The little hick glares at me and points to a shack on the left.
"Over there," he pipes. "Over there is our shippin' plant where the freshly finished and amazingly appetizin' loaves are carefully counted and accurately assembled! For this painstakin' performance we employ 523 more men. None but the skilled, superior and – and – eh – Scandinavian are allowed in that diligent department, and each and every day a grand, glorious total of ten thousand lovely loaves is let loose with nothin' missin' but the consumer's contented cackle as he eagerly eats! We even garnish each loaf with a generous gob of Gazoopis – our own ingenuous invention – before they finally flitter forth! Would you like to see the shop?"
"I certainly wish I could sling chatter like that!" answers the Kid with a sigh. "But I guess it's all in the way a guy was brung up. Gobs of generous Gazoopis!" he mutters, turnin' the words over in his mouth like they was sweet morsels. "Gobs of generous Gazoopis! Oh, boy!"
The little guy throws out his chest and bows with a "I-thank-you" look all over his face. He got me sore just watchin' him. Y'know that runt hated himself!
"Say!" I says to him. "If all that stuff you claim for this roll foundry is on the level, it must take a lot of dough to run it, eh?"
"Are you tryin' to kid me?" he sneers.
"No!" I comes back. "But speakin' of bakeries, I'd sacrifice my sacred silk socks for a flash at them skilled Scandinavians assemblin' that bread, before I move on to nasty New York!"
The Kid slaps me on the back and grins.
"Go on, Foolish!" he says. "You got this bird on the ropes!" He turns to the runt. "All I want," he goes on, "is one peep at them likable Lithuanians – can I git that?"
"You guys is as funny as pneumonia to me!" snorts the little guy, gettin' red in the face. "That stuff may pass for comedy in Yonkers or wherever you hicks blowed in from, but it don't git no laugh outa me! D'ye wanna see this shop or don't you – yes or no?"
"Let's go!" I tells him. "You got me all worked up about it!"
"Same here!" says the Kid. "I only wish I could talk like you can, but I guess it's a gift, ain't it?"

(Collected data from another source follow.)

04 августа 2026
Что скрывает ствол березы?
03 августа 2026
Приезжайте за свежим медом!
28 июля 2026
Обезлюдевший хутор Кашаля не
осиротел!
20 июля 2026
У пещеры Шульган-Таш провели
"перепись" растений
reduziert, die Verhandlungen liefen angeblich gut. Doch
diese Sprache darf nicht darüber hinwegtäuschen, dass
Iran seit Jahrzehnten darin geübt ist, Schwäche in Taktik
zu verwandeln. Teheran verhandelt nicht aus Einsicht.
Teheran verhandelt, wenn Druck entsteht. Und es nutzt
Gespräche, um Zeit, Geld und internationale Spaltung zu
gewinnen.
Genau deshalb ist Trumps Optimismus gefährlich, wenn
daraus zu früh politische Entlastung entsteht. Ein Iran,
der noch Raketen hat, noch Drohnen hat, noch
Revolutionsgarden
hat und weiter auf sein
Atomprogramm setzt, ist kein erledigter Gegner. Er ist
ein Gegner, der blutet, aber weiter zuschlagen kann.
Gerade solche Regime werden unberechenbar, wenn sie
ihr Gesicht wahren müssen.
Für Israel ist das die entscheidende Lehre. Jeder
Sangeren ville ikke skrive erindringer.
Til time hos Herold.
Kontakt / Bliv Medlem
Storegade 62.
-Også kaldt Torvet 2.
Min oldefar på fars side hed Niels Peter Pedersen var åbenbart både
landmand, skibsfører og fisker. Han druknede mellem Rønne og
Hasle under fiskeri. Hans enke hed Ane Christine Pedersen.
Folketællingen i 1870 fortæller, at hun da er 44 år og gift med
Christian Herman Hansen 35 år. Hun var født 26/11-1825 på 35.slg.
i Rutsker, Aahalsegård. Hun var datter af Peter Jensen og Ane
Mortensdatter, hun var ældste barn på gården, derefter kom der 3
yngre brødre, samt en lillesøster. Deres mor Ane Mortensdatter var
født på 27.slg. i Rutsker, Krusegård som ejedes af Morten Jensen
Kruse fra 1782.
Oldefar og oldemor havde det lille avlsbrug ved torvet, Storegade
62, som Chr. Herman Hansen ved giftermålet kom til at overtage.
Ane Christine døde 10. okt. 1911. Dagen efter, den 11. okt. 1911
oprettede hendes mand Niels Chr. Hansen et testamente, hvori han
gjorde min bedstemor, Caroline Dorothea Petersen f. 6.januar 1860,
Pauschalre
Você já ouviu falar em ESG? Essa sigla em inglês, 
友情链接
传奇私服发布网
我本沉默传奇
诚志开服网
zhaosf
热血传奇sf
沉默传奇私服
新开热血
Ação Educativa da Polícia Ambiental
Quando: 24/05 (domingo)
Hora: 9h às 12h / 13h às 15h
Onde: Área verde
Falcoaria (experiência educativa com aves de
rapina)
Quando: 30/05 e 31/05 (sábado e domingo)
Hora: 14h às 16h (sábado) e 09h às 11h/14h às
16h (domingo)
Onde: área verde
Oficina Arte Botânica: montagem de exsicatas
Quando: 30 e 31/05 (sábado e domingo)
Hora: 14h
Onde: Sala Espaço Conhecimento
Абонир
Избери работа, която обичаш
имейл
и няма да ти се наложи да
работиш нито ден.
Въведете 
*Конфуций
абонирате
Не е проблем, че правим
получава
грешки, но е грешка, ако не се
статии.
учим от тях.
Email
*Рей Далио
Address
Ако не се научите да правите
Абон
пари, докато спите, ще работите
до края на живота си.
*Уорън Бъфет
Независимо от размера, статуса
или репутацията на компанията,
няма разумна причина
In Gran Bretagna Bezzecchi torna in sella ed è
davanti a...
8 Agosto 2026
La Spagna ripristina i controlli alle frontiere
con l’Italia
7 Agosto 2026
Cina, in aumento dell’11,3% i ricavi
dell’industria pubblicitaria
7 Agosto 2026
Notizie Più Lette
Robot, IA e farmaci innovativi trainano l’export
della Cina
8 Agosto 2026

The little guy grunts somethin' and nods for us to fall in behind him, and we lock step along till we come to another joint from which was issuin' what I'll lay eight to five was all the noise in the world. How they ever gathered it up and got it in the buildin' I don't know, but I do know it was there! If you'd take a bowlin' alley on Turnverein night, a boiler factory workin' on a rush order and the battle of Gettysburg, wind 'em up and set 'em all off at once, you might get a faint idea of how the inmates of that buildin' was ruinin' the peace and quiet of the surroundin' country. A dynamite explosion in the next block would have attracted as much attention as a whisper in a steamfittin' shop.
"I thought the war was all over!" hollers the Kid, holdin' his ears. "Has the police been tipped off about this?"